Repeat the data as given. Images do not go in the copy.

Dataset entries
[Start of Attachment]

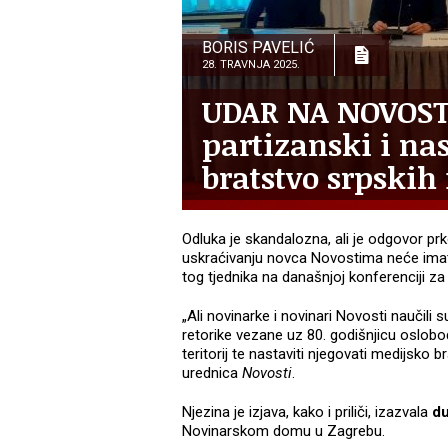
BORIS PAVELIĆ
28. TRAVNJA 2025.
UDAR NA NOVOSTI
partizanski i na
bratstvo srpskih
Odluka je skandalozna, ali je odgovor pr
uskraćivanju novca Novostima neće imati
tog tjednika na današnjoj konferenciji za
„Ali novinarke i novinari Novosti naučili s
retorike vezane uz 80. godišnjicu oslob
teritorij te nastaviti njegovati medijsko b
urednica
Novosti
.
Njezina je izjava, kako i priliči, izazvala
du
Novinarskom domu u Zagrebu.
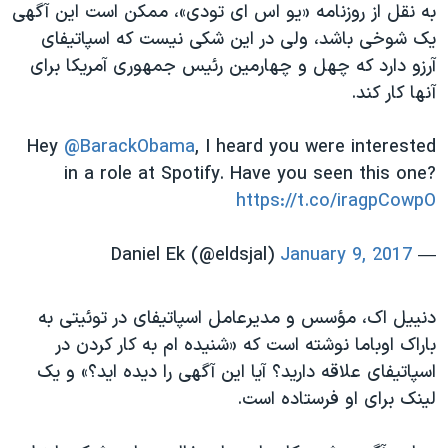
اسرائیل در جنگ
به نقل از روزنامه «یو اس ای تودی»، ممکن است این آگهی
یک شوخی باشد، ولی در این شکی نیست که اسپاتیفای
نرگس محمدی برنده جایزه نوبل صلح
آرزو دارد که چهل و چهارمین رئیس جمهوری آمریکا برای
همایش محافظه‌کاران آمریکا «سی‌پک»
آنها کار کند.
صفحه‌های ویژه
Hey
@BarackObama
, I heard you were interested
سفر پرزیدنت ترامپ به چین
in a role at Spotify. Have you seen this one?
https://t.co/iragpCowpO
January 9, 2017
— Daniel Ek (@eldsjal)
دنییل اک، مؤسس و مدیرعامل اسپاتیفای در توئیتی به
باراک اوباما نوشته است که «شنیده ام به کار کردن در
اسپاتیفای علاقه دارید؟ آیا این آگهی را دیده اید؟» و یک
لینک برای او فرستاده است.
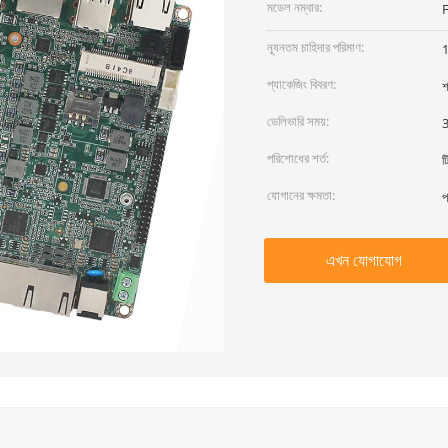
মডেল নম্বার:
ন্যূনতম চাহিদার পরিমাণ:
প্যাকেজিং বিবরণ:
শ
ডেলিভারি সময়:
3
পরিশোধের শর্ত:
ট
যোগানের ক্ষমতা:
প
এখন যোগাযোগ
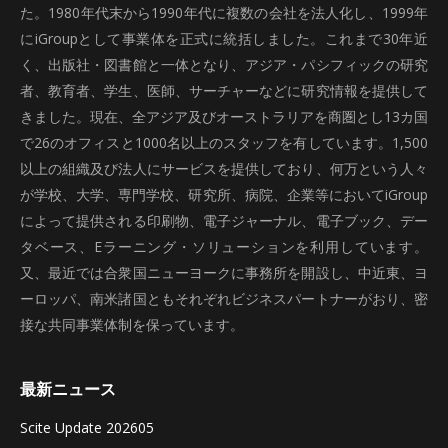
た。1980年代末から1990年代に複数の会社を法人化し、1999年
にiGroupとして事業体を正式に統括しました。これまで30年近
く、出版社・図書館と一体となり、アジア・パシフィックの研究
者、教育者、学生、医師、サーチャーなどに研究情報を提供して
きました。現在、全アジア及びオーストラリアを商圏とし13カ国
で26のオフィスと1000名以上のスタッフを有しています。1,500
以上の組織及び法人にサービスを提供しており、何万という人々
が学校、大学、専門学校、研究所、病院、企業等においてiGroup
によって提供される印刷物、電子ジャーナル、電子ブック、デー
タベース、Eラーニング・ソリューションを利用しています。
又、最近では合衆国ニューヨークに事務所を開設し、中近東、ヨ
ーロッパ、南米諸国ともそれぞれビジネスパートナーがおり、密
接な共同事業体制を保っています。
最新ニュース
Scite Update 202605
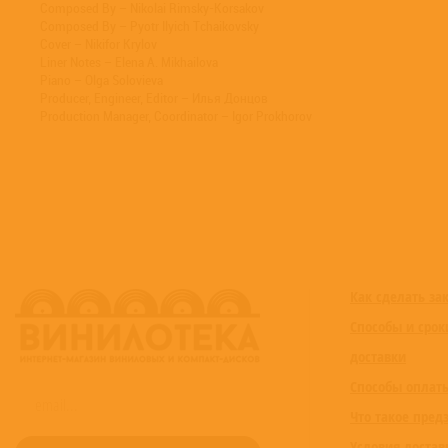
Composed By – Nikolai Rimsky-Korsakov
Composed By – Pyotr Ilyich Tchaikovsky
Cover – Nikifor Krylov
Liner Notes – Elena A. Mikhailova
Piano – Olga Solovieva
Producer, Engineer, Editor – Илья Донцов
Production Manager, Coordinator – Igor Prokhorov
Как сделать за
Способы и срок
доставки
Способы оплат
Что такое пред
Условия достав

[End of Attachment]

Response area:
BORIS PAVELIĆ
28. TRAVNJA 2025.
UDAR NA NOVOSTI
partizanski i na
bratstvo srpskih
Odluka je skandalozna, ali je odgovor pr
uskraćivanju novca Novostima neće imati
tog tjednika na današnjoj konferenciji za
„Ali novinarke i novinari Novosti naučili s
retorike vezane uz 80. godišnjicu oslob
teritorij te nastaviti njegovati medijsko b
urednica
Novosti
.
Njezina je izjava, kako i priliči, izazvala
du
Novinarskom domu u Zagrebu.
اسرائیل در جنگ
به نقل از روزنامه «یو اس ای تودی»، ممکن است این آگهی
یک شوخی باشد، ولی در این شکی نیست که اسپاتیفای
نرگس محمدی برنده جایزه نوبل صلح
آرزو دارد که چهل و چهارمین رئیس جمهوری آمریکا برای
همایش محافظه‌کاران آمریکا «سی‌پک»
آنها کار کند.
صفحه‌های ویژه
Hey
@BarackObama
, I heard you were interested
سفر پرزیدنت ترامپ به چین
in a role at Spotify. Have you seen this one?
https://t.co/iragpCowpO
January 9, 2017
— Daniel Ek (@eldsjal)
دنییل اک، مؤسس و مدیرعامل اسپاتیفای در توئیتی به
باراک اوباما نوشته است که «شنیده ام به کار کردن در
اسپاتیفای علاقه دارید؟ آیا این آگهی را دیده اید؟» و یک
لینک برای او فرستاده است.
মডেল নম্বার:
ন্যূনতম চাহিদার পরিমাণ:
প্যাকেজিং বিবরণ:
শ
ডেলিভারি সময়:
3
পরিশোধের শর্ত:
ট
যোগানের ক্ষমতা:
প
এখন যোগাযোগ
た。1980年代末から1990年代に複数の会社を法人化し、1999年
にiGroupとして事業体を正式に統括しました。これまで30年近
く、出版社・図書館と一体となり、アジア・パシフィックの研究
者、教育者、学生、医師、サーチャーなどに研究情報を提供して
きました。現在、全アジア及びオーストラリアを商圏とし13カ国
で26のオフィスと1000名以上のスタッフを有しています。1,500
以上の組織及び法人にサービスを提供しており、何万という人々
が学校、大学、専門学校、研究所、病院、企業等においてiGroup
によって提供される印刷物、電子ジャーナル、電子ブック、デー
タベース、Eラーニング・ソリューションを利用しています。
又、最近では合衆国ニューヨークに事務所を開設し、中近東、ヨ
ーロッパ、南米諸国ともそれぞれビジネスパートナーがおり、密
接な共同事業体制を保っています。
最新ニュース
Scite Update 202605
Composed By – Nikolai Rimsky-Korsakov
Composed By – Pyotr Ilyich Tchaikovsky
Cover – Nikifor Krylov
Liner Notes – Elena A. Mikhailova
Piano – Olga Solovieva
Producer, Engineer, Editor – Илья Донцов
Production Manager, Coordinator – Igor Prokhorov
Как сделать за
Способы и срок
доставки
Способы оплат
Что такое пред
Условия достав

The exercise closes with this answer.